→ Instructions for the task
Filter the data for lines with the word "label", then copy every line so identified.
* * * * * * * * *
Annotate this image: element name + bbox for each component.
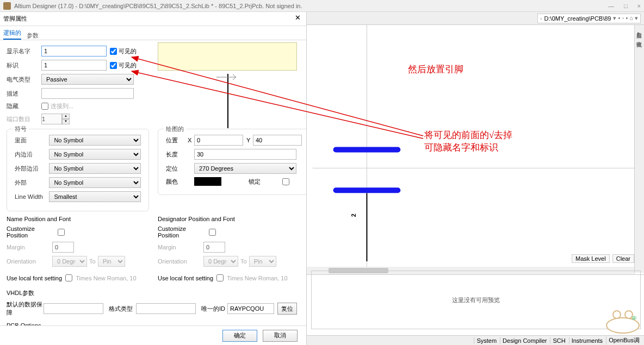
window-titlebar: Altium Designer (17.0) - D:\0MY_creating… — [0, 0, 644, 12]
length-input[interactable] — [194, 149, 296, 160]
connect-to-label: 连接到... — [51, 102, 73, 110]
designator-visible-checkbox[interactable] — [110, 62, 117, 69]
desig-orient-select: 0 Degrees — [203, 256, 238, 267]
status-design-compiler[interactable]: Design Compiler — [500, 337, 549, 344]
display-name-input[interactable] — [41, 46, 107, 57]
name-orient-select: 0 Degrees — [52, 256, 87, 267]
display-name-visible-checkbox[interactable] — [110, 48, 117, 55]
tab-parameters[interactable]: 参数 — [27, 32, 39, 40]
label-designator: 标识 — [7, 61, 41, 70]
path-breadcrumb[interactable]: ◦ D:\0MY_creating\PCB\89 ▾ • ◦ • ⌂ ▾ — [537, 14, 641, 23]
electrical-type-select[interactable]: Passive — [41, 74, 134, 85]
svg-text:中: 中 — [633, 314, 639, 321]
assistant-bunny-icon[interactable]: 中 — [603, 309, 643, 334]
unique-id-input[interactable] — [227, 303, 274, 314]
close-window-button[interactable]: × — [637, 3, 641, 9]
label-electrical-type: 电气类型 — [7, 76, 41, 84]
schematic-canvas[interactable]: 2 — [307, 25, 644, 275]
desig-margin-input — [203, 242, 225, 253]
name-customize-checkbox[interactable] — [58, 229, 65, 236]
description-input[interactable] — [41, 88, 134, 99]
status-instruments[interactable]: Instruments — [569, 337, 605, 344]
orientation-select[interactable]: 270 Degrees — [194, 163, 296, 174]
default-data-input[interactable] — [44, 303, 103, 314]
outside-edge-select[interactable]: No Symbol — [49, 163, 141, 174]
dialog-title: 管脚属性 — [3, 15, 27, 23]
designator-input[interactable] — [41, 60, 107, 71]
desig-pos-title: Designator Position and Font — [158, 216, 235, 222]
label-port-count: 端口数目 — [7, 115, 41, 123]
port-count-stepper[interactable]: ▲▼ — [41, 114, 70, 124]
name-font-checkbox[interactable] — [65, 274, 72, 281]
desig-to-select: Pin — [249, 256, 276, 267]
mask-level-button[interactable]: Mask Level — [572, 254, 610, 263]
vhdl-title: VHDL参数 — [7, 290, 34, 296]
maximize-button[interactable]: □ — [624, 3, 628, 9]
desig-font-checkbox[interactable] — [216, 274, 224, 281]
window-title: Altium Designer (17.0) - D:\0MY_creating… — [14, 3, 302, 9]
app-logo-icon — [3, 2, 11, 10]
dialog-close-button[interactable]: ✕ — [293, 14, 302, 23]
svg-point-10 — [625, 311, 633, 318]
symbols-group-title: 符号 — [13, 125, 29, 133]
pin-preview — [158, 42, 298, 129]
label-display-name: 显示名字 — [7, 47, 41, 55]
label-description: 描述 — [7, 90, 41, 98]
format-type-input[interactable] — [136, 303, 196, 314]
pos-y-input[interactable] — [253, 135, 302, 146]
status-openbus[interactable]: OpenBus调 — [606, 336, 642, 344]
locked-checkbox[interactable] — [282, 178, 289, 185]
cancel-button[interactable]: 取消 — [263, 330, 298, 342]
pos-x-input[interactable] — [194, 135, 243, 146]
svg-rect-4 — [333, 187, 401, 193]
library-preview-panel: 这里没有可用预览 — [311, 271, 641, 329]
color-swatch[interactable] — [194, 177, 221, 186]
inside-edge-select[interactable]: No Symbol — [49, 149, 141, 160]
pin-properties-dialog: 管脚属性 ✕ 逻辑的 参数 显示名字 可见的 标识 可见的 — [0, 12, 307, 345]
tab-logic[interactable]: 逻辑的 — [3, 29, 21, 40]
line-width-select[interactable]: Smallest — [49, 191, 141, 202]
reset-button[interactable]: 复位 — [277, 303, 297, 315]
svg-point-9 — [613, 311, 621, 318]
minimize-button[interactable]: — — [608, 3, 614, 9]
pin-2-label: 2 — [350, 214, 357, 217]
name-pos-title: Name Position and Font — [7, 216, 71, 222]
label-hide: 隐藏 — [7, 102, 41, 110]
graphical-group-title: 绘图的 — [164, 125, 186, 133]
ok-button[interactable]: 确定 — [222, 330, 257, 342]
right-rail[interactable]: 剪贴板 ▸ 收藏夹 — [634, 25, 644, 273]
inside-select[interactable]: No Symbol — [49, 135, 141, 146]
status-bar: System Design Compiler SCH Instruments O… — [307, 335, 644, 345]
name-margin-input — [52, 242, 74, 253]
status-system[interactable]: System — [474, 337, 499, 344]
status-sch[interactable]: SCH — [550, 337, 567, 344]
svg-rect-3 — [333, 147, 401, 153]
outside-select[interactable]: No Symbol — [49, 177, 141, 188]
clear-button[interactable]: Clear — [612, 254, 634, 263]
name-to-select: Pin — [98, 256, 125, 267]
desig-customize-checkbox[interactable] — [209, 229, 216, 236]
hide-checkbox[interactable] — [41, 103, 48, 110]
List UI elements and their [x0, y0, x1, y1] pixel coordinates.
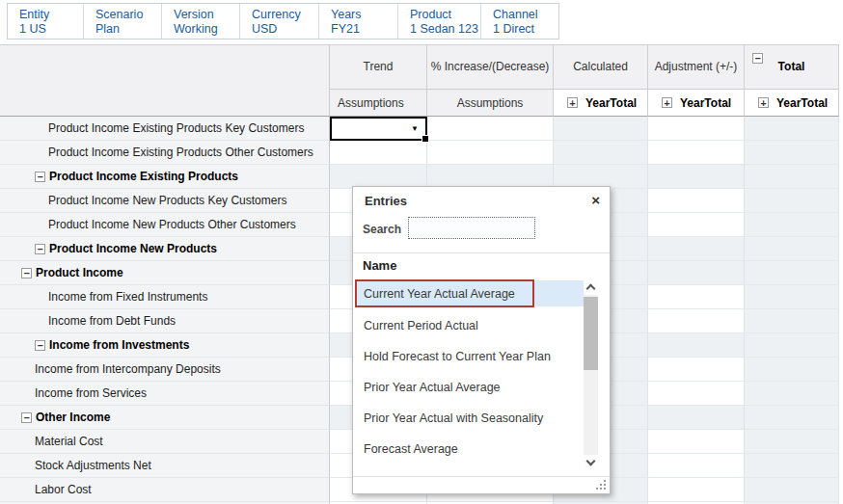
row-header[interactable]: Product Income New Products Key Customer…: [0, 189, 330, 213]
grid-cell-trend[interactable]: [330, 141, 427, 165]
grid-cell-adjustment[interactable]: [648, 117, 745, 141]
row-header[interactable]: Income from Fixed Instruments: [0, 285, 330, 309]
entry-item[interactable]: Forecast Average: [356, 434, 585, 464]
collapse-icon[interactable]: −: [752, 53, 763, 64]
close-icon[interactable]: ×: [591, 192, 600, 209]
grid-cell-total[interactable]: [745, 454, 839, 478]
pov-item-product[interactable]: Product1 Sedan 123: [398, 4, 481, 39]
grid-cell-calculated[interactable]: [554, 117, 648, 141]
scrollbar-track[interactable]: [584, 295, 598, 455]
grid-cell-calculated[interactable]: [554, 141, 648, 165]
row-header[interactable]: −Product Income New Products: [0, 237, 330, 261]
grid-cell-total[interactable]: [745, 189, 839, 213]
subheader-total[interactable]: +YearTotal: [745, 90, 839, 117]
column-header-trend[interactable]: Trend: [330, 45, 427, 90]
row-header[interactable]: Product Income New Products Other Custom…: [0, 213, 330, 237]
grid-cell-adjustment[interactable]: [648, 285, 745, 309]
grid-cell-total[interactable]: [745, 261, 839, 285]
search-input[interactable]: [408, 217, 535, 239]
row-header[interactable]: −Income from Investments: [0, 333, 330, 358]
grid-cell-adjustment[interactable]: [648, 237, 745, 261]
grid-cell-total[interactable]: [745, 213, 839, 237]
collapse-icon[interactable]: −: [35, 244, 45, 254]
grid-cell-total[interactable]: [745, 141, 839, 165]
row-header-label: Income from Services: [35, 386, 147, 400]
row-header[interactable]: Income from Services: [0, 382, 330, 406]
pov-item-version[interactable]: VersionWorking: [162, 4, 240, 39]
grid-cell-total[interactable]: [745, 165, 839, 189]
grid-cell-trend[interactable]: ▼: [330, 117, 427, 141]
expand-icon[interactable]: +: [662, 97, 672, 108]
row-header[interactable]: Product Income Existing Products Other C…: [0, 141, 330, 165]
grid-cell-adjustment[interactable]: [648, 478, 745, 502]
subheader-label: Assumptions: [457, 96, 524, 110]
pov-dimension-label: Years: [331, 8, 397, 22]
column-header-total[interactable]: −Total: [745, 45, 839, 90]
scrollbar[interactable]: [584, 280, 598, 469]
grid-cell-adjustment[interactable]: [648, 189, 745, 213]
row-header[interactable]: Labor Cost: [0, 478, 330, 502]
subheader-pct[interactable]: Assumptions: [427, 90, 554, 117]
column-header-adjustment[interactable]: Adjustment (+/-): [648, 45, 745, 90]
collapse-icon[interactable]: −: [21, 412, 32, 423]
row-header[interactable]: −Product Income Existing Products: [0, 165, 330, 189]
grid-cell-adjustment[interactable]: [648, 406, 745, 430]
scroll-up-button[interactable]: [584, 280, 598, 295]
grid-cell-total[interactable]: [745, 309, 839, 333]
row-header[interactable]: −Other Income: [0, 406, 330, 430]
row-header[interactable]: −Product Income: [0, 261, 330, 285]
entry-item[interactable]: Prior Year Actual Average: [356, 372, 585, 403]
grid-cell-total[interactable]: [745, 237, 839, 261]
pov-item-entity[interactable]: Entity1 US: [8, 4, 84, 39]
scroll-up-icon: [586, 284, 596, 294]
row-header[interactable]: Income from Intercompany Deposits: [0, 358, 330, 382]
scroll-down-button[interactable]: [584, 455, 598, 469]
row-header[interactable]: Income from Debt Funds: [0, 309, 330, 333]
grid-cell-total[interactable]: [745, 285, 839, 309]
grid-cell-adjustment[interactable]: [648, 165, 745, 189]
collapse-icon[interactable]: −: [21, 268, 32, 279]
grid-cell-adjustment[interactable]: [648, 454, 745, 478]
grid-cell-adjustment[interactable]: [648, 141, 745, 165]
subheader-adjustment[interactable]: +YearTotal: [648, 90, 745, 117]
resize-grip-icon[interactable]: [604, 488, 606, 490]
grid-cell-total[interactable]: [745, 406, 839, 430]
pov-item-years[interactable]: YearsFY21: [319, 4, 398, 39]
row-header[interactable]: Material Cost: [0, 430, 330, 454]
pov-item-scenario[interactable]: ScenarioPlan: [84, 4, 162, 39]
collapse-icon[interactable]: −: [35, 340, 45, 351]
pov-item-channel[interactable]: Channel1 Direct: [481, 4, 558, 39]
grid-cell-total[interactable]: [745, 333, 839, 358]
scrollbar-thumb[interactable]: [584, 297, 598, 370]
expand-icon[interactable]: +: [758, 97, 769, 108]
grid-cell-total[interactable]: [745, 117, 839, 141]
grid-cell-total[interactable]: [745, 382, 839, 406]
row-header[interactable]: Product Income Existing Products Key Cus…: [0, 117, 330, 141]
fill-handle[interactable]: [422, 135, 429, 143]
grid-cell-adjustment[interactable]: [648, 382, 745, 406]
column-header-calculated[interactable]: Calculated: [554, 45, 648, 90]
subheader-trend[interactable]: Assumptions: [330, 90, 427, 117]
grid-cell-pct[interactable]: [427, 117, 554, 141]
grid-cell-adjustment[interactable]: [648, 430, 745, 454]
subheader-calculated[interactable]: +YearTotal: [554, 90, 648, 117]
grid-cell-total[interactable]: [745, 358, 839, 382]
grid-cell-adjustment[interactable]: [648, 333, 745, 358]
entry-item[interactable]: Prior Year Actual with Seasonality: [356, 403, 585, 434]
entry-item[interactable]: Current Period Actual: [356, 310, 585, 341]
row-header[interactable]: Stock Adjustments Net: [0, 454, 330, 478]
grid-cell-adjustment[interactable]: [648, 309, 745, 333]
grid-cell-adjustment[interactable]: [648, 261, 745, 285]
dropdown-caret-icon[interactable]: ▼: [411, 125, 419, 133]
expand-icon[interactable]: +: [567, 97, 578, 108]
collapse-icon[interactable]: −: [35, 172, 45, 182]
grid-cell-total[interactable]: [745, 478, 839, 502]
entry-item[interactable]: Current Year Actual Average: [356, 280, 585, 306]
entry-item[interactable]: Hold Forecast to Current Year Plan: [356, 341, 585, 372]
column-header-pct[interactable]: % Increase/(Decrease): [427, 45, 554, 90]
pov-item-currency[interactable]: CurrencyUSD: [240, 4, 319, 39]
grid-cell-adjustment[interactable]: [648, 213, 745, 237]
grid-cell-adjustment[interactable]: [648, 358, 745, 382]
grid-cell-pct[interactable]: [427, 141, 554, 165]
grid-cell-total[interactable]: [745, 430, 839, 454]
* * * * * * * * *
→ Exercise solution
connect-to-label: 连接到... — [51, 102, 73, 110]
label-designator: 标识 — [7, 61, 41, 70]
label-electrical-type: 电气类型 — [7, 76, 41, 84]
label-port-count: 端口数目 — [7, 115, 41, 123]
label-display-name: 显示名字 — [7, 47, 41, 55]
label-description: 描述 — [7, 90, 41, 98]
pin-2-label: 2 — [350, 214, 357, 217]
label-hide: 隐藏 — [7, 102, 41, 110]
row-header-label: Income from Services: [35, 386, 147, 400]
subheader-label: Assumptions: [457, 96, 524, 110]
pov-dimension-label: Years: [331, 8, 397, 22]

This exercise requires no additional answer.